Exercise » For every line below, restate it exactly and drop the images.

*** Opening Data for processing ***

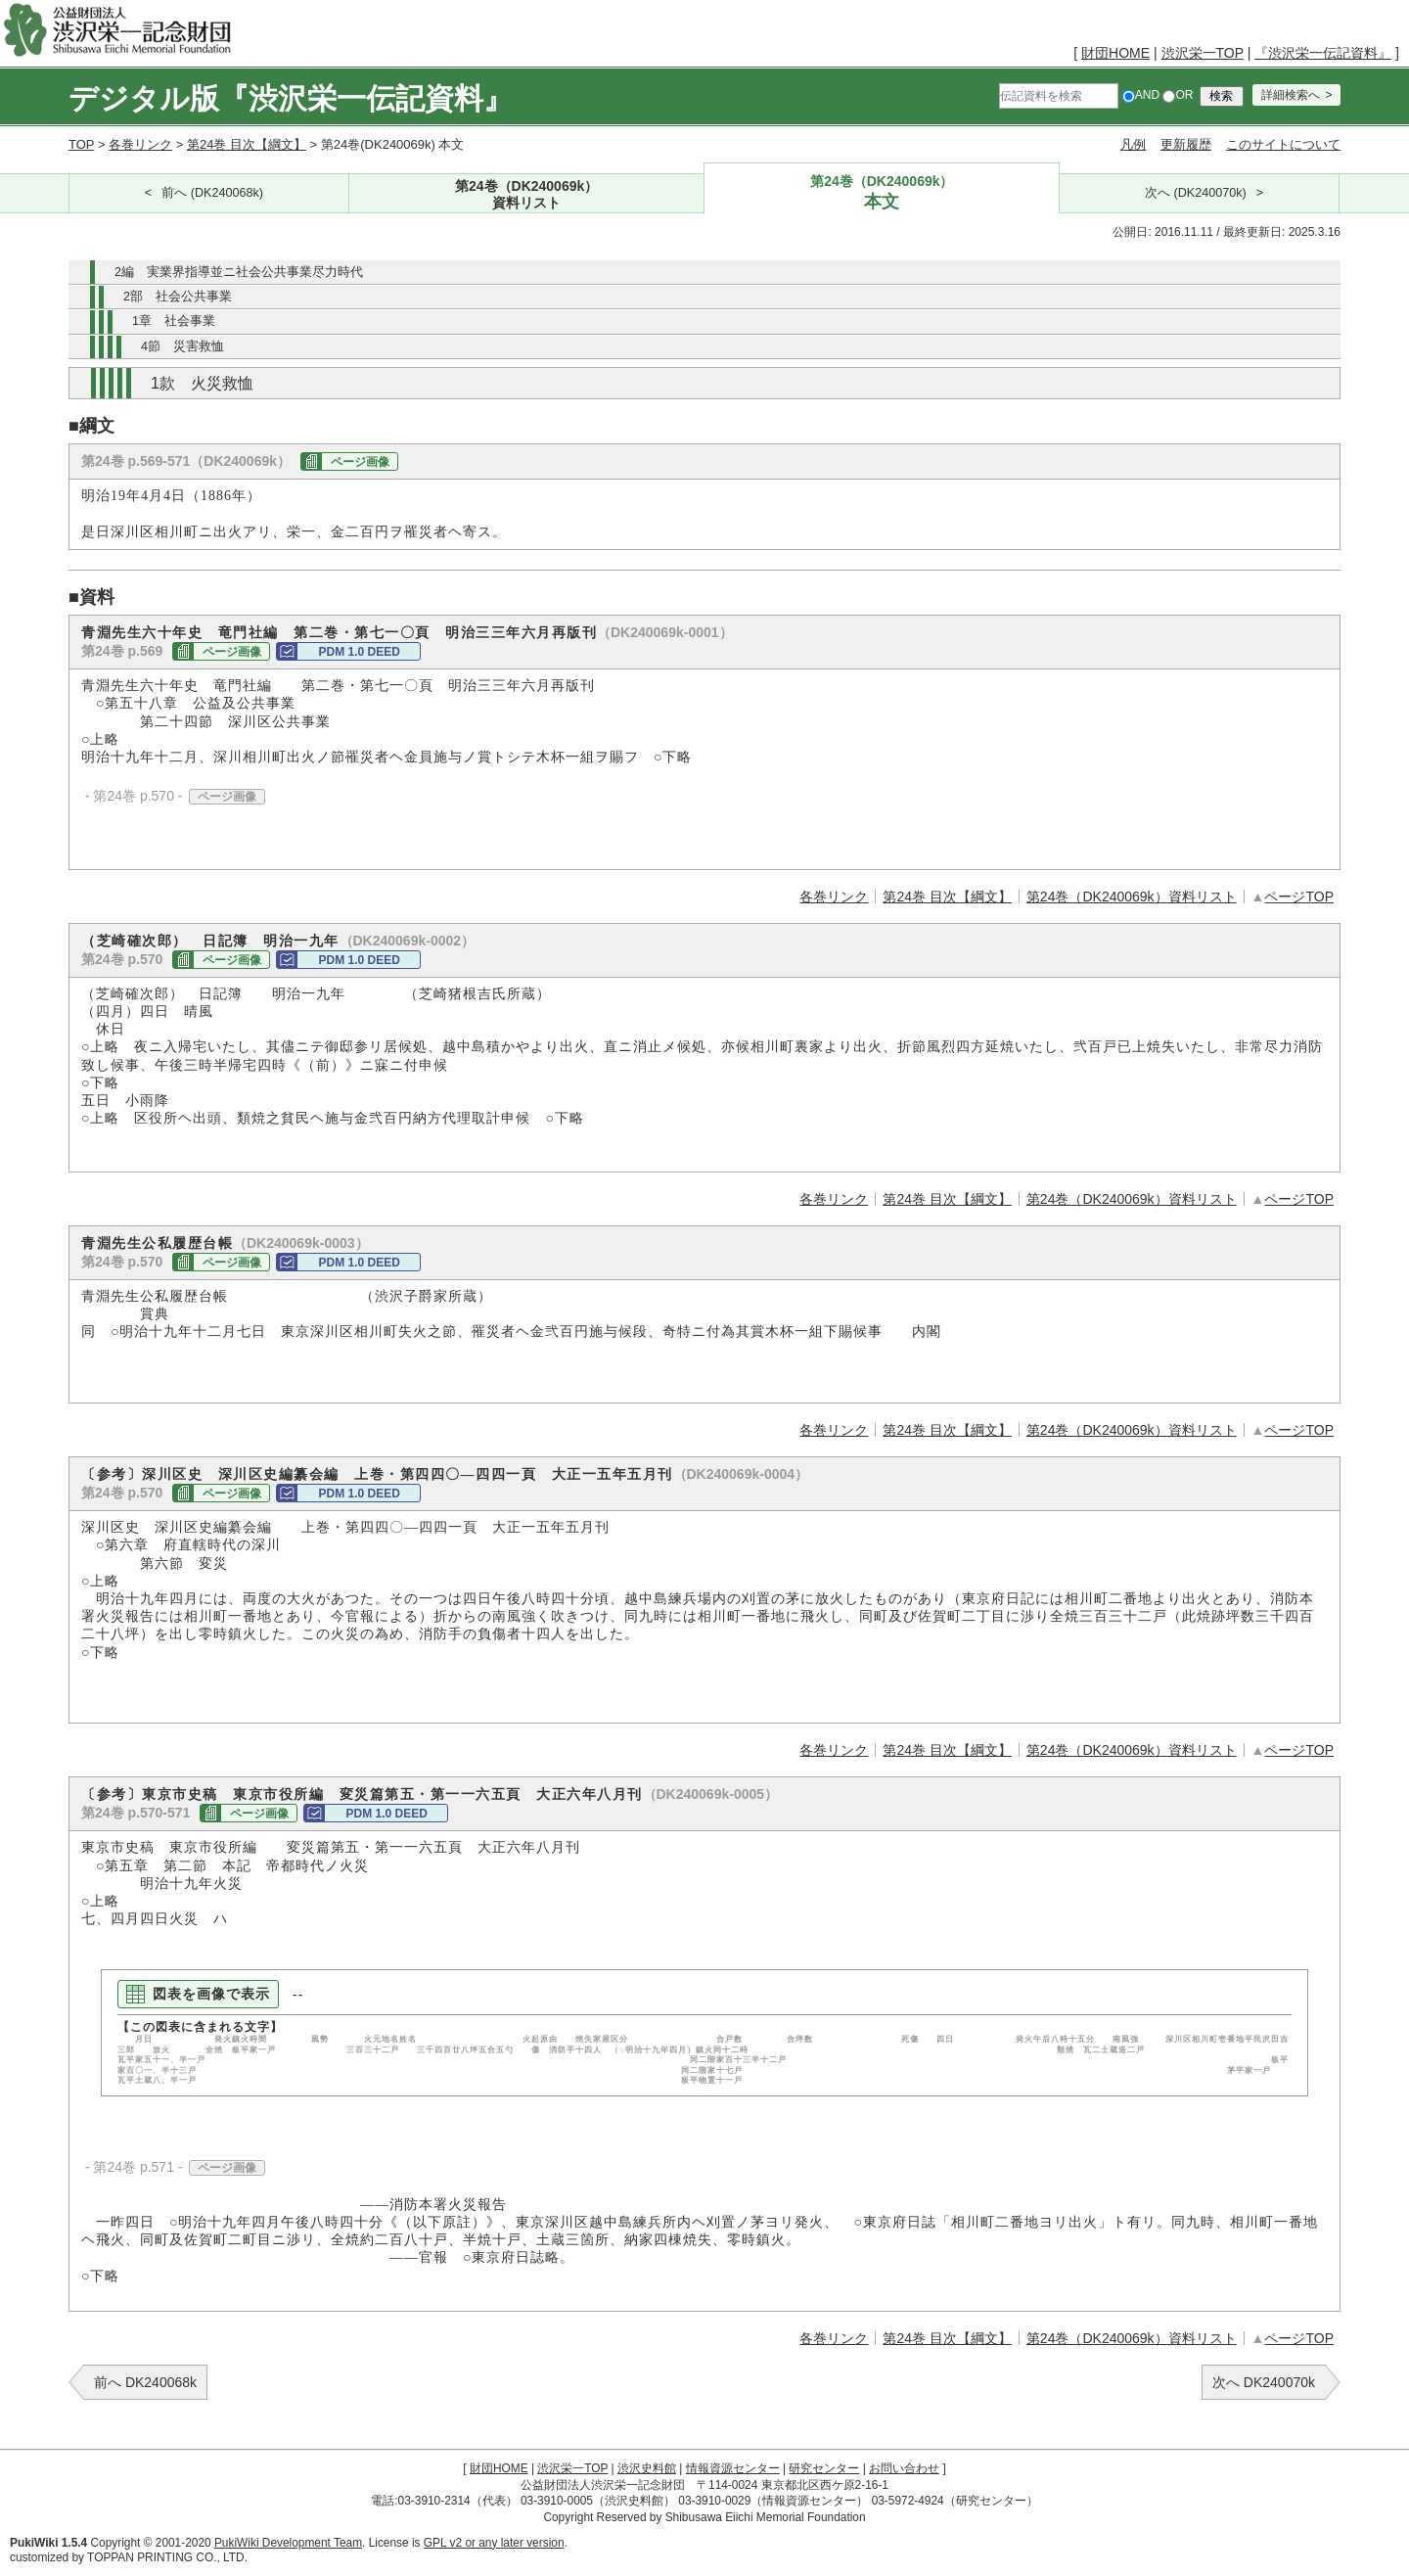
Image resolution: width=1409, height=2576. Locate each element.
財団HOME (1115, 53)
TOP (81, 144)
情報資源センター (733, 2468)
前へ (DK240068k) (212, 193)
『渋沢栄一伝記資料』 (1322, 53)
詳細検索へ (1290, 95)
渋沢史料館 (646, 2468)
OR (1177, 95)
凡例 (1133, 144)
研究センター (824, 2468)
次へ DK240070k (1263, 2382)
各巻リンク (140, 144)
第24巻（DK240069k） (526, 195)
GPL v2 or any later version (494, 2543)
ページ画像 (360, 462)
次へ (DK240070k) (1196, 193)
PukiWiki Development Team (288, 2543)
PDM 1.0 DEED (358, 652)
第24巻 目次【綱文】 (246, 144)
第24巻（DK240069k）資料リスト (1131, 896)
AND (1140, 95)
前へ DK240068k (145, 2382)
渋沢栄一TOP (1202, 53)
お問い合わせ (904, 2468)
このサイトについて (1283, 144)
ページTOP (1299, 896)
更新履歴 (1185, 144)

*** Closing Data for processing ***

Result of this exercise »
Image resolution: width=1409, height=2576. Locate each element.
財団HOME (1115, 53)
TOP (81, 144)
情報資源センター (733, 2468)
前へ (DK240068k) (212, 193)
『渋沢栄一伝記資料』 (1322, 53)
詳細検索へ (1290, 95)
渋沢史料館 (646, 2468)
OR (1177, 95)
凡例 (1133, 144)
研究センター (824, 2468)
次へ DK240070k (1263, 2382)
各巻リンク (140, 144)
第24巻（DK240069k） (526, 195)
GPL v2 or any later version (494, 2543)
ページ画像 (360, 462)
次へ (DK240070k) (1196, 193)
PukiWiki Development Team (288, 2543)
PDM 1.0 DEED (358, 652)
第24巻 目次【綱文】 (246, 144)
第24巻（DK240069k）資料リスト (1131, 896)
AND (1140, 95)
前へ DK240068k (145, 2382)
渋沢栄一TOP (1202, 53)
お問い合わせ (904, 2468)
このサイトについて (1283, 144)
ページTOP (1299, 896)
更新履歴 (1185, 144)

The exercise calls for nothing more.